Now that we have values, a simple analysis would look like the following:

val_long <- sampz %>%
  select(step, contains("I")) %>%
  tidyr::gather(key, value, -step) %>%
  mutate(.draw = readr::parse_number(stringr::str_extract(key,"\newlined+")))

sumz_point <- val_long %>%
  group_by(step) %>%
  summarise(q05 = quantile(value, probs = .05),
            q95 = quantile(value, probs = .95))

val_long %>%
  ggplot(aes(step, y = value, group = .draw))+
  geom_line(alpha = .2)+
  geom_ribbon(data = sumz_point,
              aes(x = step, ymin = q05, ymax = q95),
              inherit.aes = FALSE, fill = "orange", alpha =.2)+
  labs(
    title = "Simulated SIR Curve for Infections"
  )

If we take the curve distribution approach we can see the following

p <- val_long %>%
  group_by(step) %>%
  curve_interval(value, .width = c(.5, .8, .95)) %>%
  ggplot(aes(x = step, y = value)) +
  geom_hline(yintercept = 1, color = "gray75", linetype = "dashed") +
  geom_lineribbon(aes(ymin = .lower, ymax = .upper)) +
  scale_fill_brewer() +
  labs(
    title = "Simulated SIR Curve for Infections"
  )

p

Now when we lay these ontop of one another, we see the issue with using the time interval method:

p+
  geom_ribbon(data = sumz_point,
              aes(x = step, ymin = q05, ymax = q95),
              inherit.aes = FALSE, fill = "orange", alpha =.5)

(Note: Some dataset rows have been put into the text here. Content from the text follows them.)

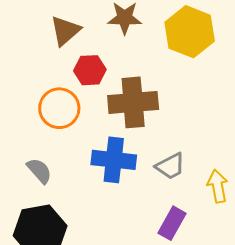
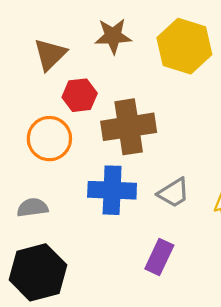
gray semicircle: (39, 171) -> (33, 208), turned -52
purple rectangle: (172, 223) -> (159, 257), moved

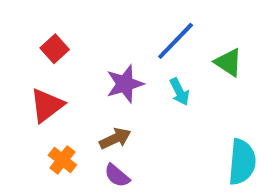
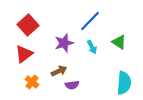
red square: (55, 49) -> (28, 25), size x1.5
green triangle: (228, 62) -> (119, 42), moved
purple semicircle: (117, 176) -> (72, 85), moved, turned -48

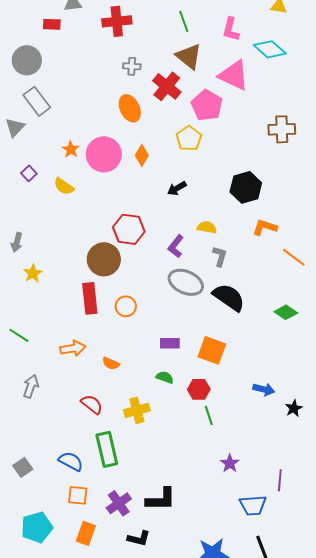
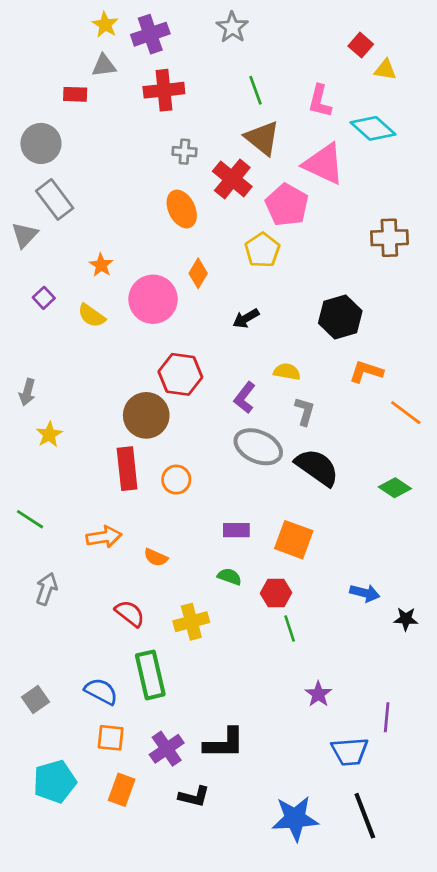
pink circle: (104, 154) -> (153, 299), moved
black star: (294, 408) -> (406, 619), turned 30

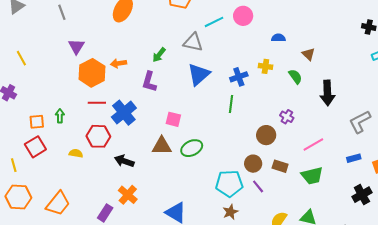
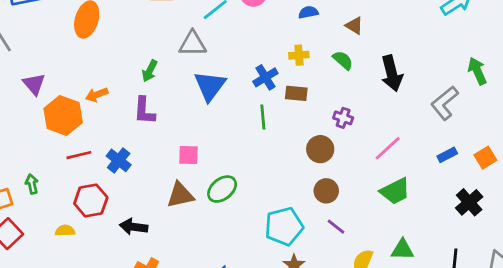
blue cross: (124, 113) -> (119, 160), size x0.7
brown circle: (253, 164) -> (326, 191), moved
brown rectangle: (280, 166) -> (296, 93), moved
purple line: (258, 186) -> (336, 227), moved

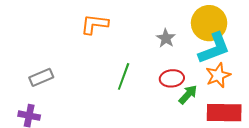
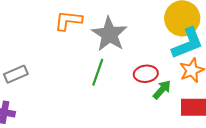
gray star: (166, 38) -> (109, 34), moved, size x1.8

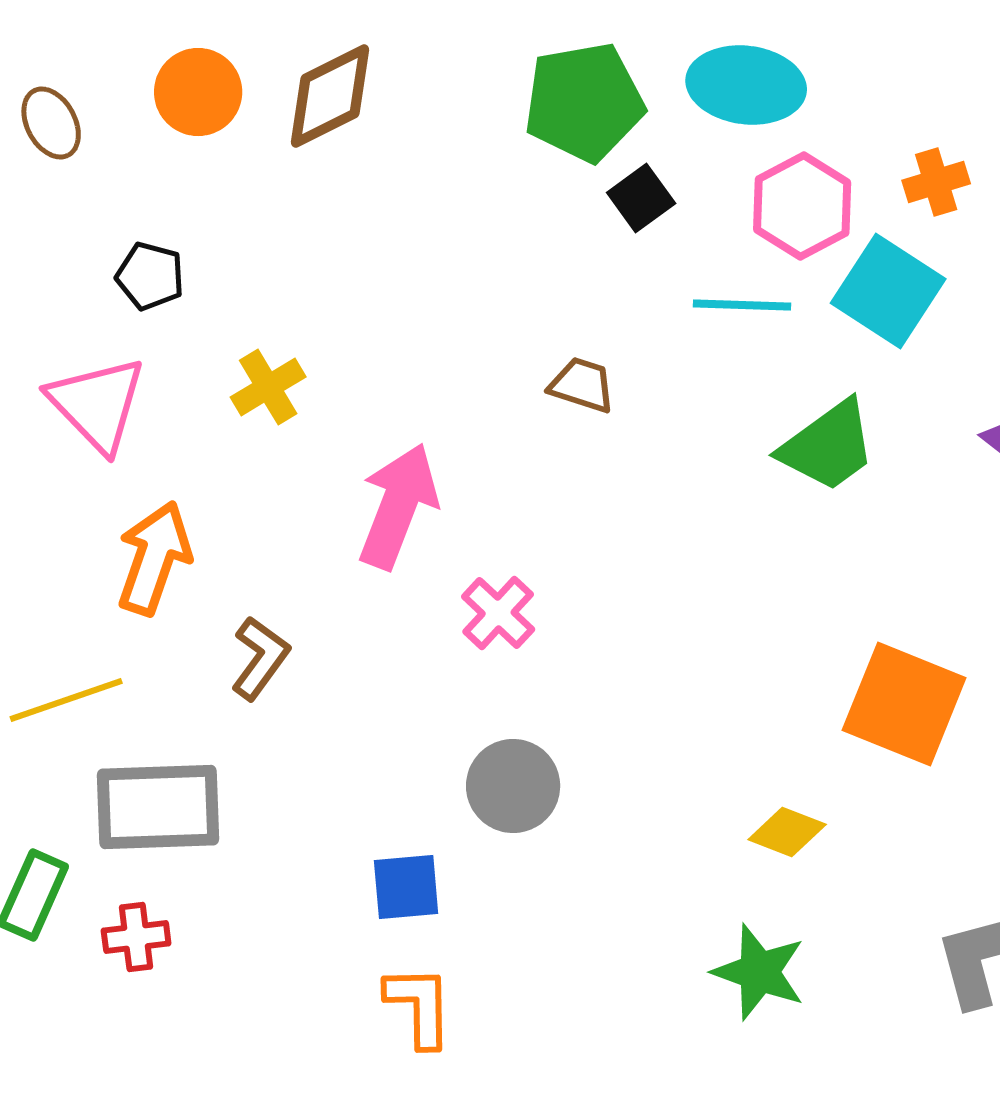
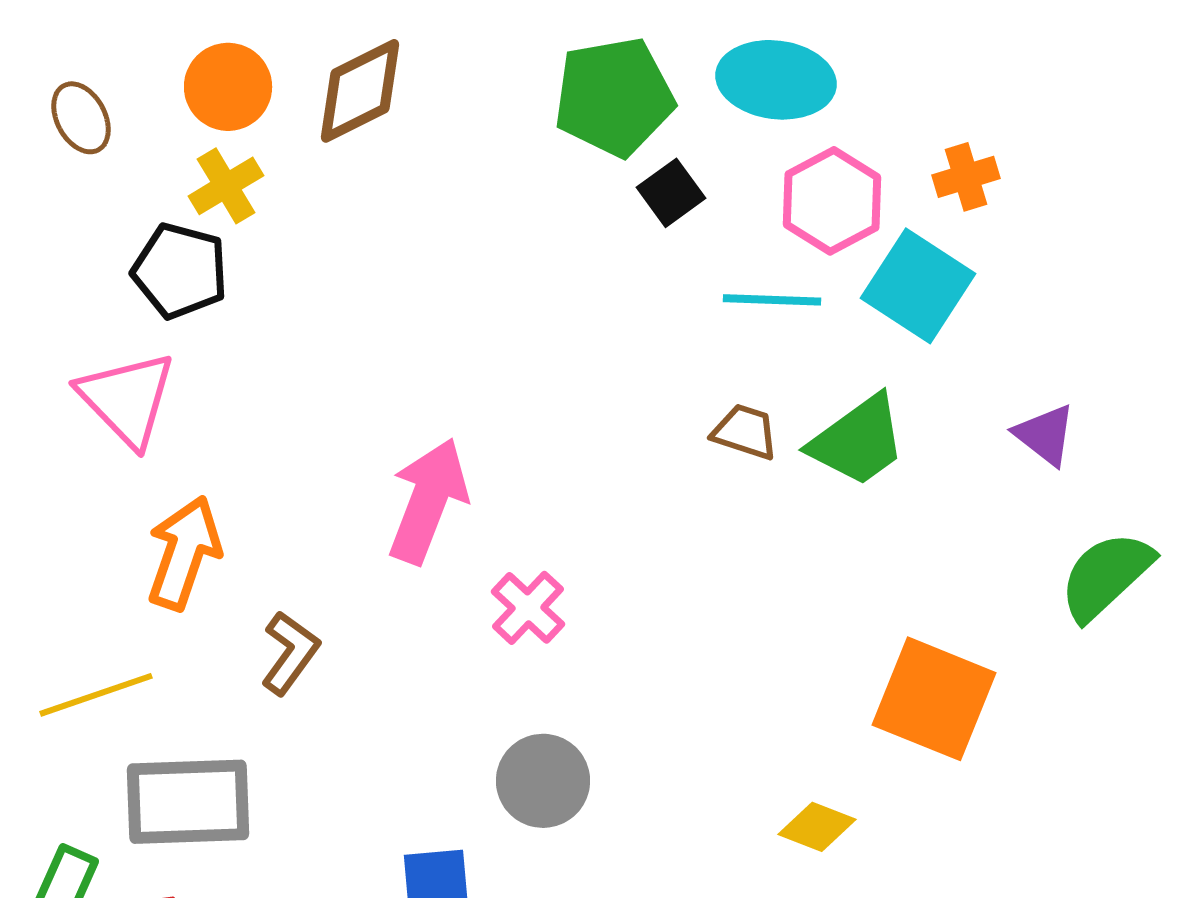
black pentagon: (150, 276) -> (180, 271), size x1.4
brown trapezoid: (582, 385) -> (745, 432), moved
yellow cross: (268, 387) -> (226, 186), moved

We see that using the fixed time method we underestimate the peak much of the time! This is very dangerous and important when setting policy and establishing needs.

FitzJohn, Rich. 2019. Odin: ODE Generation and Integration. https://CRAN.R-project.org/package=odin.

Juul, Jonas L., Kaare Græsbøll, Lasse Engbo Christiansen, and Sune Lehmann. 2020. “Fixed-Time Descriptive Statistics Underestimate Extremes of Epidemic Curve Ensembles.” arXiv:2007.05035 [Physics, q-Bio, Stat], July. http://arxiv.org/abs/2007.05035.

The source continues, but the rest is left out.